Anna metió una cinta en la grabadora y presionó el botón. Era la grabación de la llamada recibida por la Polizeieinsatzzentrale. La voz al otro lado de la línea estaba deformada por la impresión, pero pertenecía claramente a Olsen. Allí informaba a la policía de dónde se encontraban los cuerpos.
—¿Confirmas que es tu voz? —preguntó.
Olsen asintió. Miró a Fabel con expresión de súplica.
—Yo no lo hice. Juro que no lo hice. Lo que les he dicho es la verdad. Pero estoy seguro de que no me creen.
—Quizá sí le creo —dijo Fabel—. Pero tiene más preguntas que responder, y nosotros aún tenemos otros cargos contra usted. —Miró al ratonil abogado de Olsen, quien hizo un gesto con la cabeza—. La Kriminalkommissarin Wolff te preguntará sobre los otros asesinatos; dónde te encontrabas en el momento en que se hicieron, qué sabes de las víctimas. —Fabel se puso de pie y se inclinó hacia la mesa de interrogatorios—. Sigue metido en serios problemas, Herr Olsen.
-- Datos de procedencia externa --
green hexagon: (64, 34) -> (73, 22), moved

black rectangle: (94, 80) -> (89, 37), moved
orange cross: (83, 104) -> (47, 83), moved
Por ahora usted es la única persona que podemos identificar del escenario del crimen, y tiene un motivo. Le aconsejo que responda completa y sinceramente a todas las preguntas de Frau Wolff.
Cuando Fabel salía, Anna dijo «permítame un momento…» al abogado de Olsen y siguió a Fabel al pasillo.
—¿Le crees? —preguntó cuando estuvieron a solas.
—Sí. Le creo. Siempre he tenido la sensación de que hay algo en Olsen que no encaja. Estos asesinatos no son crímenes pasionales. Alguien los está planeando cuidadosamente, haciendo realidad sus horrendas fantasías psicópatas.
—¿De verdad crees que Olsen le tendría miedo a otro hombre? Venció a Werner, que no es ningún pelele.
—Es cierto. Pero me parece que Olsen tiene más que temer de Maria que de Werner. —Había un dejo de desaprobación en la sonrisa de Fabel—. Espero que ella no esté tomando lecciones de ti, Anna.
Anna miró a Fabel con expresión confusa, como si no hubiera entendido. Eso le daba, debajo del pelo corto y puntiagudo y de todo el maquillaje, una inocencia de colegiala. Fabel ya la había amonestado dos veces por su agresivo comportamiento.
—En cualquier caso —continuó ella— no estoy segura de que la historia de Olsen sobre ese tipo inmenso y espeluznante baste para creer en su inocencia. Sólo tenemos su palabra.
—Me inclino por creerle. Él sintió miedo en el Naturpark; temió por su vida. Nuestro asesino está obsesionado con
Los cuentos de hadas de los hermanos Grimm
… Bueno, eso es lo que hizo sentir miedo a Olsen: no un hombre, no un grandullón peleón con quien podía emprenderla a golpes. Olsen estaba solo, en la oscuridad, en el bosque, y vio algo que salía de la oscuridad del bosque que no parecía del todo humano. Eso fue lo que lo asustó: el coco, el ogro, el hombre lobo. Me ha costado entender por qué Olsen estaba paralizado de miedo, pero la verdad es que ahí fuera él no era ese matón inmenso que está ahora sentado en la sala de interrogatorios: era un niñito con una pesadilla después de oír una historia de miedo. Eso es lo que busca nuestro asesino. Por eso tiene éxito: convierte a sus víctimas en niños asustados. —Fabel hizo una pausa. Señaló con la cabeza la puerta cerrada de la sala de interrogatorios—. De todas maneras, no tardaremos en descubrir si está diciendo la verdad, Anna. Mientras tanto, mira a ver qué más puedes sonsacarle.